Цитируя в своих лекциях Марселя Пруста, М. Мамардашвили пользуется не известными художественными переводами — он переводит тексты сам. И сам же называет свои подстрочники ужасными. По-французски это, конечно же, не могло звучать так коряво, переусложненно, да еще с вариантами и длинными комментариями в скобках. И нормальный перевод, естественно, должен был соответствовать стилю оригинала, иначе его просто невозможно стало бы читать. Но кто из читавших этого блистательного стилиста по-французски или по-русски проникал в такие же глубины, которые теперь открывает и растолковывает для нас на своем непростом, поневоле многословном языке этот удивительный философ? «Моя задача состоит не столько в том, чтобы пояснять текст Пруста, сколько в том, чтобы его утруднять. Иначе говоря, чтобы морочить вам голову...»
Так и видишь при этих словах знакомую, едва заметную усмешку Мераба.
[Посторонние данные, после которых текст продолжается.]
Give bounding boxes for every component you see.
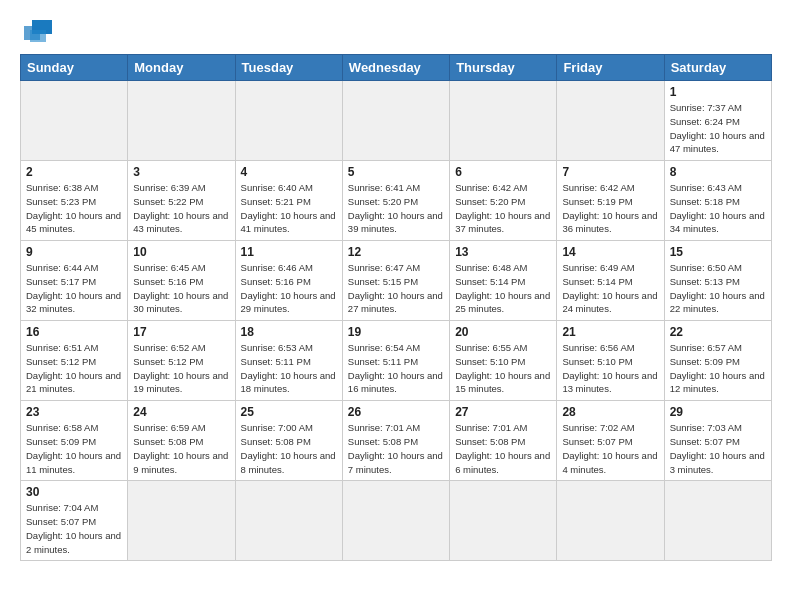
day-number: 15 <box>670 245 766 259</box>
day-info: Sunrise: 6:59 AM Sunset: 5:08 PM Dayligh… <box>133 421 229 476</box>
calendar-cell: 10Sunrise: 6:45 AM Sunset: 5:16 PM Dayli… <box>128 241 235 321</box>
day-info: Sunrise: 6:46 AM Sunset: 5:16 PM Dayligh… <box>241 261 337 316</box>
day-number: 22 <box>670 325 766 339</box>
svg-marker-2 <box>30 30 46 42</box>
day-number: 5 <box>348 165 444 179</box>
calendar-cell: 23Sunrise: 6:58 AM Sunset: 5:09 PM Dayli… <box>21 401 128 481</box>
header <box>20 16 772 44</box>
day-number: 18 <box>241 325 337 339</box>
calendar: SundayMondayTuesdayWednesdayThursdayFrid… <box>20 54 772 561</box>
calendar-week-row: 30Sunrise: 7:04 AM Sunset: 5:07 PM Dayli… <box>21 481 772 561</box>
day-number: 3 <box>133 165 229 179</box>
day-info: Sunrise: 6:57 AM Sunset: 5:09 PM Dayligh… <box>670 341 766 396</box>
day-info: Sunrise: 6:40 AM Sunset: 5:21 PM Dayligh… <box>241 181 337 236</box>
day-info: Sunrise: 6:43 AM Sunset: 5:18 PM Dayligh… <box>670 181 766 236</box>
calendar-cell <box>450 481 557 561</box>
day-number: 12 <box>348 245 444 259</box>
day-number: 29 <box>670 405 766 419</box>
calendar-cell <box>128 481 235 561</box>
weekday-header-tuesday: Tuesday <box>235 55 342 81</box>
day-number: 21 <box>562 325 658 339</box>
day-info: Sunrise: 7:02 AM Sunset: 5:07 PM Dayligh… <box>562 421 658 476</box>
logo <box>20 16 56 44</box>
calendar-cell: 27Sunrise: 7:01 AM Sunset: 5:08 PM Dayli… <box>450 401 557 481</box>
weekday-header-friday: Friday <box>557 55 664 81</box>
calendar-cell: 18Sunrise: 6:53 AM Sunset: 5:11 PM Dayli… <box>235 321 342 401</box>
day-number: 8 <box>670 165 766 179</box>
day-number: 25 <box>241 405 337 419</box>
weekday-header-wednesday: Wednesday <box>342 55 449 81</box>
day-info: Sunrise: 6:55 AM Sunset: 5:10 PM Dayligh… <box>455 341 551 396</box>
calendar-cell: 25Sunrise: 7:00 AM Sunset: 5:08 PM Dayli… <box>235 401 342 481</box>
calendar-cell: 15Sunrise: 6:50 AM Sunset: 5:13 PM Dayli… <box>664 241 771 321</box>
day-info: Sunrise: 6:47 AM Sunset: 5:15 PM Dayligh… <box>348 261 444 316</box>
day-info: Sunrise: 6:50 AM Sunset: 5:13 PM Dayligh… <box>670 261 766 316</box>
calendar-week-row: 9Sunrise: 6:44 AM Sunset: 5:17 PM Daylig… <box>21 241 772 321</box>
day-info: Sunrise: 7:00 AM Sunset: 5:08 PM Dayligh… <box>241 421 337 476</box>
calendar-cell: 17Sunrise: 6:52 AM Sunset: 5:12 PM Dayli… <box>128 321 235 401</box>
day-number: 10 <box>133 245 229 259</box>
day-number: 26 <box>348 405 444 419</box>
day-info: Sunrise: 7:01 AM Sunset: 5:08 PM Dayligh… <box>348 421 444 476</box>
calendar-cell <box>235 481 342 561</box>
day-info: Sunrise: 6:42 AM Sunset: 5:20 PM Dayligh… <box>455 181 551 236</box>
calendar-cell: 14Sunrise: 6:49 AM Sunset: 5:14 PM Dayli… <box>557 241 664 321</box>
day-number: 27 <box>455 405 551 419</box>
weekday-header-sunday: Sunday <box>21 55 128 81</box>
calendar-header-row: SundayMondayTuesdayWednesdayThursdayFrid… <box>21 55 772 81</box>
calendar-cell <box>235 81 342 161</box>
day-info: Sunrise: 6:41 AM Sunset: 5:20 PM Dayligh… <box>348 181 444 236</box>
day-number: 9 <box>26 245 122 259</box>
calendar-cell: 9Sunrise: 6:44 AM Sunset: 5:17 PM Daylig… <box>21 241 128 321</box>
day-number: 1 <box>670 85 766 99</box>
calendar-cell: 26Sunrise: 7:01 AM Sunset: 5:08 PM Dayli… <box>342 401 449 481</box>
logo-icon <box>24 16 56 44</box>
calendar-cell: 6Sunrise: 6:42 AM Sunset: 5:20 PM Daylig… <box>450 161 557 241</box>
day-info: Sunrise: 6:48 AM Sunset: 5:14 PM Dayligh… <box>455 261 551 316</box>
day-number: 19 <box>348 325 444 339</box>
calendar-cell: 19Sunrise: 6:54 AM Sunset: 5:11 PM Dayli… <box>342 321 449 401</box>
day-number: 4 <box>241 165 337 179</box>
weekday-header-saturday: Saturday <box>664 55 771 81</box>
day-info: Sunrise: 6:42 AM Sunset: 5:19 PM Dayligh… <box>562 181 658 236</box>
day-info: Sunrise: 6:45 AM Sunset: 5:16 PM Dayligh… <box>133 261 229 316</box>
calendar-cell: 28Sunrise: 7:02 AM Sunset: 5:07 PM Dayli… <box>557 401 664 481</box>
calendar-cell: 16Sunrise: 6:51 AM Sunset: 5:12 PM Dayli… <box>21 321 128 401</box>
day-info: Sunrise: 6:53 AM Sunset: 5:11 PM Dayligh… <box>241 341 337 396</box>
calendar-cell: 4Sunrise: 6:40 AM Sunset: 5:21 PM Daylig… <box>235 161 342 241</box>
calendar-cell <box>664 481 771 561</box>
day-info: Sunrise: 6:58 AM Sunset: 5:09 PM Dayligh… <box>26 421 122 476</box>
day-info: Sunrise: 6:54 AM Sunset: 5:11 PM Dayligh… <box>348 341 444 396</box>
day-number: 7 <box>562 165 658 179</box>
day-number: 11 <box>241 245 337 259</box>
calendar-cell <box>128 81 235 161</box>
weekday-header-monday: Monday <box>128 55 235 81</box>
calendar-week-row: 23Sunrise: 6:58 AM Sunset: 5:09 PM Dayli… <box>21 401 772 481</box>
calendar-cell: 3Sunrise: 6:39 AM Sunset: 5:22 PM Daylig… <box>128 161 235 241</box>
calendar-cell: 8Sunrise: 6:43 AM Sunset: 5:18 PM Daylig… <box>664 161 771 241</box>
day-number: 14 <box>562 245 658 259</box>
day-info: Sunrise: 6:51 AM Sunset: 5:12 PM Dayligh… <box>26 341 122 396</box>
calendar-cell: 5Sunrise: 6:41 AM Sunset: 5:20 PM Daylig… <box>342 161 449 241</box>
day-number: 17 <box>133 325 229 339</box>
day-number: 13 <box>455 245 551 259</box>
calendar-cell: 13Sunrise: 6:48 AM Sunset: 5:14 PM Dayli… <box>450 241 557 321</box>
calendar-cell: 24Sunrise: 6:59 AM Sunset: 5:08 PM Dayli… <box>128 401 235 481</box>
calendar-cell: 7Sunrise: 6:42 AM Sunset: 5:19 PM Daylig… <box>557 161 664 241</box>
calendar-cell <box>342 481 449 561</box>
calendar-cell <box>557 81 664 161</box>
calendar-cell <box>557 481 664 561</box>
calendar-cell <box>342 81 449 161</box>
day-info: Sunrise: 6:56 AM Sunset: 5:10 PM Dayligh… <box>562 341 658 396</box>
day-number: 6 <box>455 165 551 179</box>
day-number: 24 <box>133 405 229 419</box>
calendar-cell: 29Sunrise: 7:03 AM Sunset: 5:07 PM Dayli… <box>664 401 771 481</box>
weekday-header-thursday: Thursday <box>450 55 557 81</box>
day-number: 20 <box>455 325 551 339</box>
day-info: Sunrise: 7:04 AM Sunset: 5:07 PM Dayligh… <box>26 501 122 556</box>
calendar-cell: 30Sunrise: 7:04 AM Sunset: 5:07 PM Dayli… <box>21 481 128 561</box>
day-info: Sunrise: 7:03 AM Sunset: 5:07 PM Dayligh… <box>670 421 766 476</box>
day-number: 30 <box>26 485 122 499</box>
day-number: 2 <box>26 165 122 179</box>
calendar-cell: 1Sunrise: 7:37 AM Sunset: 6:24 PM Daylig… <box>664 81 771 161</box>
Я читал эту книгу не один месяц — и зачем было быстрей? Она полна открытий, которые мне еще надо осмыслить. Вот напоследок хотя бы еще пример: поразительное толкование Гамлета: «Все интерпретации, которые мне встречались, — говорит М. Мамардашвили, — литературно-психологические: одни доказывают, что он был нерешительным, другие наоборот, и гамлетовская драма выступает как драма психологических свойств человека. А в действительности проблема Гамлета... — проблема жизни мира со мной, с моим участием. И вот, живой человек попал в готовый мир. Представьте себе, что есть цепочка, в которой для меня оставлено пустое место, и я должен его заполнить. В данном случае это цепочка кровной мести. Уже все задано — кто такой Гамлет и что он должен сделать. Убили отца, мать изменила, ясно, что надо делать. Но Гамлет, слава Богу, поэт и мистик, он хочет, чтобы его действие не было заполнением заранее заданной ячейки. Гамлет — живой, и если он что-то делает, то хочет, чтобы началом этого действия был он сам. Он может сделать то же самое, но сделает как свое».
Об этом ведь, по сути, вся книга — о необходимости преодолевать на каждом шагу все заданное, заранее готовое, общепринятое, умертвляющее жизнь.
«По сути дела, всякий великий человек, всякое прекрасное произведение нам возвращает веру в жизнь и мысль, а посредственное произведение оставляет нас без всякой надежды», — цитирует М. Мамардашвили Марселя Пруста. «Или посредственный человек, — добавляет он. — Конечно, не в смысле иерархии талантов, — я имею в виду красоту усилия».
Как прекрасно это усилие поистине живого человека — и как много пробуждает оно в нас самих!